TASK ITEM
Leave out each picture. Repeat everything else in the records exactly.

◆ ◆ ◆

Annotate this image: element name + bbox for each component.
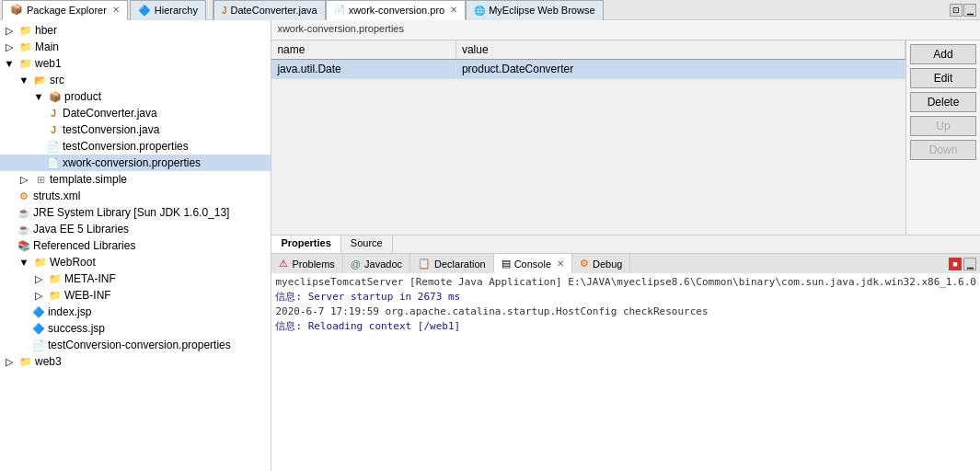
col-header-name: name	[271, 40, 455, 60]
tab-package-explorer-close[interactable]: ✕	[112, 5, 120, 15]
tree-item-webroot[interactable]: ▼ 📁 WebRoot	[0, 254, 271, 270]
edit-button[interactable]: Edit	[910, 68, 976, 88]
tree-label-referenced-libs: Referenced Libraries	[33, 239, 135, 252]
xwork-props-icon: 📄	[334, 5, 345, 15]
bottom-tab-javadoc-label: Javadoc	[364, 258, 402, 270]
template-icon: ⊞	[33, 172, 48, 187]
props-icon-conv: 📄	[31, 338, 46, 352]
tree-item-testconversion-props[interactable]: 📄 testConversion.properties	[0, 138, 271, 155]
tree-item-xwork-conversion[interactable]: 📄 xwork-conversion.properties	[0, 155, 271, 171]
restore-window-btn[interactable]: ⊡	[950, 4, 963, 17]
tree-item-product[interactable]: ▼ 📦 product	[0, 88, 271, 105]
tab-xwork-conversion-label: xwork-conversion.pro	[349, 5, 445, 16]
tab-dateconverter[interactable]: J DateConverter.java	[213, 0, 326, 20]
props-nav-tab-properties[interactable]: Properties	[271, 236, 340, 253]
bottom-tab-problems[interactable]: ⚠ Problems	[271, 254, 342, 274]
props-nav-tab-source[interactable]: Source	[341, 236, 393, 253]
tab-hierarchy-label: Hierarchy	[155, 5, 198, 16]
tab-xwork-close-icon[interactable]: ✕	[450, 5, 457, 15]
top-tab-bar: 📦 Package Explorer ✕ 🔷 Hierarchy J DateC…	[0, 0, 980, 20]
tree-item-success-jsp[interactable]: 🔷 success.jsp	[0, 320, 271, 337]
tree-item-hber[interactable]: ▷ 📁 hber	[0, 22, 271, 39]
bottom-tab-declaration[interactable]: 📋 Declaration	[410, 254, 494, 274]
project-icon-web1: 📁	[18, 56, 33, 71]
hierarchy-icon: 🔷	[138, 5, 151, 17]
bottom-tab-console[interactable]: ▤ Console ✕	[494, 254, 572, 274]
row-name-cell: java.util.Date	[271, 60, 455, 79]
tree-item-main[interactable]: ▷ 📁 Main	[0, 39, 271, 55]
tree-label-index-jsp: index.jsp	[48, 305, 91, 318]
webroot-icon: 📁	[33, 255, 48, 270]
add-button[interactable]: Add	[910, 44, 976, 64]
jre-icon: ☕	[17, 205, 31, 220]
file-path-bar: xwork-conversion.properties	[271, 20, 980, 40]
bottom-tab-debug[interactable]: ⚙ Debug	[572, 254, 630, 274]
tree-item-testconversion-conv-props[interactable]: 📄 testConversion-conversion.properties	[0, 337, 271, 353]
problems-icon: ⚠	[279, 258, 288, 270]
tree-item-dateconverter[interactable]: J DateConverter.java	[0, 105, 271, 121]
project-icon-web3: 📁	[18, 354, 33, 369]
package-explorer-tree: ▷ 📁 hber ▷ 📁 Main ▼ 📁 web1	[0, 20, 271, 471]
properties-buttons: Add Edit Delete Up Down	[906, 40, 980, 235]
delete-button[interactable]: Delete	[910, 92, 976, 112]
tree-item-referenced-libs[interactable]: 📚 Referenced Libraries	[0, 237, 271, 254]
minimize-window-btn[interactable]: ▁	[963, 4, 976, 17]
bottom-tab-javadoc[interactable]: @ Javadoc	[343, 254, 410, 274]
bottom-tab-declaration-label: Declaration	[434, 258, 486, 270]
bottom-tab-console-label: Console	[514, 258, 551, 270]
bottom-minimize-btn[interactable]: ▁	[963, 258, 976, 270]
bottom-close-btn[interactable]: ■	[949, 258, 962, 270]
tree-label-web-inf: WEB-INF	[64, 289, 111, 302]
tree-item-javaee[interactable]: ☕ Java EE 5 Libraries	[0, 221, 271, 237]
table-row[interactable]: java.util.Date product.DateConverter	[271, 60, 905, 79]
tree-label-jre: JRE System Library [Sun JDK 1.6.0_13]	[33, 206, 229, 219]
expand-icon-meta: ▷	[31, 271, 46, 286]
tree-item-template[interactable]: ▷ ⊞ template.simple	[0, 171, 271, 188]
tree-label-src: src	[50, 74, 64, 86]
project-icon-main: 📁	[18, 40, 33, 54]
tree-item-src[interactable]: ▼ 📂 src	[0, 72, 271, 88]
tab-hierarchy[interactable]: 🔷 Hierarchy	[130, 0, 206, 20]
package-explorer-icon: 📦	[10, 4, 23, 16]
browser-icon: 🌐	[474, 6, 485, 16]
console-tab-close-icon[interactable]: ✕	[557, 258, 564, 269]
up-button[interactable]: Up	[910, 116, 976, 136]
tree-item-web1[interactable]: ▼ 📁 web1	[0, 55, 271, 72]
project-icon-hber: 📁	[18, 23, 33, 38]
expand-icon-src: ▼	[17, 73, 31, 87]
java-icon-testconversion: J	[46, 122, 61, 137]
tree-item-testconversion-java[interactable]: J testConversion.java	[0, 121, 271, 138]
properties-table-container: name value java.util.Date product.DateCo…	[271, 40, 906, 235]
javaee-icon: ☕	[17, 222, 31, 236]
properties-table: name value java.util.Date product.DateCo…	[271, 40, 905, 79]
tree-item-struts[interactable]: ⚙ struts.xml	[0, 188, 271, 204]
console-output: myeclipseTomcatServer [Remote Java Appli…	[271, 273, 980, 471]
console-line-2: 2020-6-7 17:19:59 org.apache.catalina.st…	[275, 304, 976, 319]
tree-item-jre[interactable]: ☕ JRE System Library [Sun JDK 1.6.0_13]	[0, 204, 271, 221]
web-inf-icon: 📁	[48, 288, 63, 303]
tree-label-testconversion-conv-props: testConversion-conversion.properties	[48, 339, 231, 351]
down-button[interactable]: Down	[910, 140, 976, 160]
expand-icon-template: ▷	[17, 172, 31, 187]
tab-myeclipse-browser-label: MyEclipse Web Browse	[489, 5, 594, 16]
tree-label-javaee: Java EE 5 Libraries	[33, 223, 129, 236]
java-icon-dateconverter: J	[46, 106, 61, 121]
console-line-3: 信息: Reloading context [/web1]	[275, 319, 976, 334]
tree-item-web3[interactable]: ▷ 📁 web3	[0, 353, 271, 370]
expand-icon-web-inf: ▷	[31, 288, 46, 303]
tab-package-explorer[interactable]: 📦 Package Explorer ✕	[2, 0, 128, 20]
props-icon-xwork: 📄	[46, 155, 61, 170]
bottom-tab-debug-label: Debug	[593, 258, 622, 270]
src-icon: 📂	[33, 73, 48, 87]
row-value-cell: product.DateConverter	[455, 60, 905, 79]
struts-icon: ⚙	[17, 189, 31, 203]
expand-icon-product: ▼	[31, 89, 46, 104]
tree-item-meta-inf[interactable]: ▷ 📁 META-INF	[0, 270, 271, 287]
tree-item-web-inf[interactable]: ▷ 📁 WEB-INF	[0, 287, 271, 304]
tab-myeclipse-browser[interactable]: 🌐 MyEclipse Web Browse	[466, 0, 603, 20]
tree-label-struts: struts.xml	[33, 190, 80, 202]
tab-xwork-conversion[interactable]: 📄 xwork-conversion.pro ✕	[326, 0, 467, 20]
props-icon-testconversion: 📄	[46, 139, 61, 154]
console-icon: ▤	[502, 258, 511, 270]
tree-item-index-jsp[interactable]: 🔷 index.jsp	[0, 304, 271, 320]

◆ ◆ ◆

EXERCISE ANSWER
Annotate this image: element name + bbox for each component.
col-header-name: name	[271, 40, 455, 60]
tab-package-explorer-close[interactable]: ✕	[112, 5, 120, 15]
tree-item-webroot[interactable]: ▼ 📁 WebRoot	[0, 254, 271, 270]
edit-button[interactable]: Edit	[910, 68, 976, 88]
tree-label-referenced-libs: Referenced Libraries	[33, 239, 135, 252]
xwork-props-icon: 📄	[334, 5, 345, 15]
bottom-tab-javadoc-label: Javadoc	[364, 258, 402, 270]
template-icon: ⊞	[33, 172, 48, 187]
props-icon-conv: 📄	[31, 338, 46, 352]
tree-item-testconversion-props[interactable]: 📄 testConversion.properties	[0, 138, 271, 155]
tree-item-xwork-conversion[interactable]: 📄 xwork-conversion.properties	[0, 155, 271, 171]
restore-window-btn[interactable]: ⊡	[950, 4, 963, 17]
tree-item-product[interactable]: ▼ 📦 product	[0, 88, 271, 105]
tab-xwork-conversion-label: xwork-conversion.pro	[349, 5, 445, 16]
tab-dateconverter[interactable]: J DateConverter.java	[213, 0, 326, 20]
props-nav-tab-properties[interactable]: Properties	[271, 236, 340, 253]
bottom-tab-problems[interactable]: ⚠ Problems	[271, 254, 342, 274]
props-nav-tab-source[interactable]: Source	[341, 236, 393, 253]
tab-hierarchy-label: Hierarchy	[155, 5, 198, 16]
tab-xwork-close-icon[interactable]: ✕	[450, 5, 457, 15]
top-tab-bar: 📦 Package Explorer ✕ 🔷 Hierarchy J DateC…	[0, 0, 980, 20]
tree-item-success-jsp[interactable]: 🔷 success.jsp	[0, 320, 271, 337]
tree-item-hber[interactable]: ▷ 📁 hber	[0, 22, 271, 39]
bottom-tab-declaration[interactable]: 📋 Declaration	[410, 254, 494, 274]
project-icon-web1: 📁	[18, 56, 33, 71]
hierarchy-icon: 🔷	[138, 5, 151, 17]
bottom-tab-console[interactable]: ▤ Console ✕	[494, 254, 572, 274]
row-name-cell: java.util.Date	[271, 60, 455, 79]
tree-item-main[interactable]: ▷ 📁 Main	[0, 39, 271, 55]
tree-label-index-jsp: index.jsp	[48, 305, 91, 318]
webroot-icon: 📁	[33, 255, 48, 270]
add-button[interactable]: Add	[910, 44, 976, 64]
jre-icon: ☕	[17, 205, 31, 220]
file-path-bar: xwork-conversion.properties	[271, 20, 980, 40]
bottom-tab-debug[interactable]: ⚙ Debug	[572, 254, 630, 274]
tree-item-testconversion-conv-props[interactable]: 📄 testConversion-conversion.properties	[0, 337, 271, 353]
problems-icon: ⚠	[279, 258, 288, 270]
tree-item-dateconverter[interactable]: J DateConverter.java	[0, 105, 271, 121]
project-icon-web3: 📁	[18, 354, 33, 369]
package-explorer-tree: ▷ 📁 hber ▷ 📁 Main ▼ 📁 web1	[0, 20, 271, 471]
properties-buttons: Add Edit Delete Up Down	[906, 40, 980, 235]
delete-button[interactable]: Delete	[910, 92, 976, 112]
tree-item-referenced-libs[interactable]: 📚 Referenced Libraries	[0, 237, 271, 254]
minimize-window-btn[interactable]: ▁	[963, 4, 976, 17]
bottom-tab-javadoc[interactable]: @ Javadoc	[343, 254, 410, 274]
bottom-tab-declaration-label: Declaration	[434, 258, 486, 270]
bottom-tab-console-label: Console	[514, 258, 551, 270]
bottom-minimize-btn[interactable]: ▁	[963, 258, 976, 270]
bottom-close-btn[interactable]: ■	[949, 258, 962, 270]
tree-label-web-inf: WEB-INF	[64, 289, 111, 302]
tree-item-javaee[interactable]: ☕ Java EE 5 Libraries	[0, 221, 271, 237]
table-row[interactable]: java.util.Date product.DateConverter	[271, 60, 905, 79]
tree-label-jre: JRE System Library [Sun JDK 1.6.0_13]	[33, 206, 229, 219]
expand-icon-meta: ▷	[31, 271, 46, 286]
tree-item-template[interactable]: ▷ ⊞ template.simple	[0, 171, 271, 188]
tree-label-src: src	[50, 74, 64, 86]
project-icon-main: 📁	[18, 40, 33, 54]
tree-item-src[interactable]: ▼ 📂 src	[0, 72, 271, 88]
tab-hierarchy[interactable]: 🔷 Hierarchy	[130, 0, 206, 20]
package-explorer-icon: 📦	[10, 4, 23, 16]
browser-icon: 🌐	[474, 6, 485, 16]
console-tab-close-icon[interactable]: ✕	[557, 258, 564, 269]
up-button[interactable]: Up	[910, 116, 976, 136]
tree-item-web1[interactable]: ▼ 📁 web1	[0, 55, 271, 72]
project-icon-hber: 📁	[18, 23, 33, 38]
expand-icon-src: ▼	[17, 73, 31, 87]
java-icon-testconversion: J	[46, 122, 61, 137]
tree-item-testconversion-java[interactable]: J testConversion.java	[0, 121, 271, 138]
properties-table-container: name value java.util.Date product.DateCo…	[271, 40, 906, 235]
javaee-icon: ☕	[17, 222, 31, 236]
properties-table: name value java.util.Date product.DateCo…	[271, 40, 905, 79]
tree-item-struts[interactable]: ⚙ struts.xml	[0, 188, 271, 204]
console-output: myeclipseTomcatServer [Remote Java Appli…	[271, 273, 980, 471]
console-line-2: 2020-6-7 17:19:59 org.apache.catalina.st…	[275, 304, 976, 319]
tree-item-jre[interactable]: ☕ JRE System Library [Sun JDK 1.6.0_13]	[0, 204, 271, 221]
web-inf-icon: 📁	[48, 288, 63, 303]
tree-label-testconversion-conv-props: testConversion-conversion.properties	[48, 339, 231, 351]
down-button[interactable]: Down	[910, 140, 976, 160]
expand-icon-template: ▷	[17, 172, 31, 187]
tab-myeclipse-browser-label: MyEclipse Web Browse	[489, 5, 594, 16]
tree-label-javaee: Java EE 5 Libraries	[33, 223, 129, 236]
java-icon-dateconverter: J	[46, 106, 61, 121]
console-line-3: 信息: Reloading context [/web1]	[275, 319, 976, 334]
tree-item-web3[interactable]: ▷ 📁 web3	[0, 353, 271, 370]
expand-icon-web-inf: ▷	[31, 288, 46, 303]
tab-package-explorer[interactable]: 📦 Package Explorer ✕	[2, 0, 128, 20]
props-icon-xwork: 📄	[46, 155, 61, 170]
bottom-tab-debug-label: Debug	[593, 258, 622, 270]
src-icon: 📂	[33, 73, 48, 87]
row-value-cell: product.DateConverter	[455, 60, 905, 79]
struts-icon: ⚙	[17, 189, 31, 203]
expand-icon-product: ▼	[31, 89, 46, 104]
tree-item-meta-inf[interactable]: ▷ 📁 META-INF	[0, 270, 271, 287]
tree-item-web-inf[interactable]: ▷ 📁 WEB-INF	[0, 287, 271, 304]
tab-myeclipse-browser[interactable]: 🌐 MyEclipse Web Browse	[466, 0, 603, 20]
tree-label-struts: struts.xml	[33, 190, 80, 202]
tab-xwork-conversion[interactable]: 📄 xwork-conversion.pro ✕	[326, 0, 467, 20]
props-icon-testconversion: 📄	[46, 139, 61, 154]
console-icon: ▤	[502, 258, 511, 270]
tree-item-index-jsp[interactable]: 🔷 index.jsp	[0, 304, 271, 320]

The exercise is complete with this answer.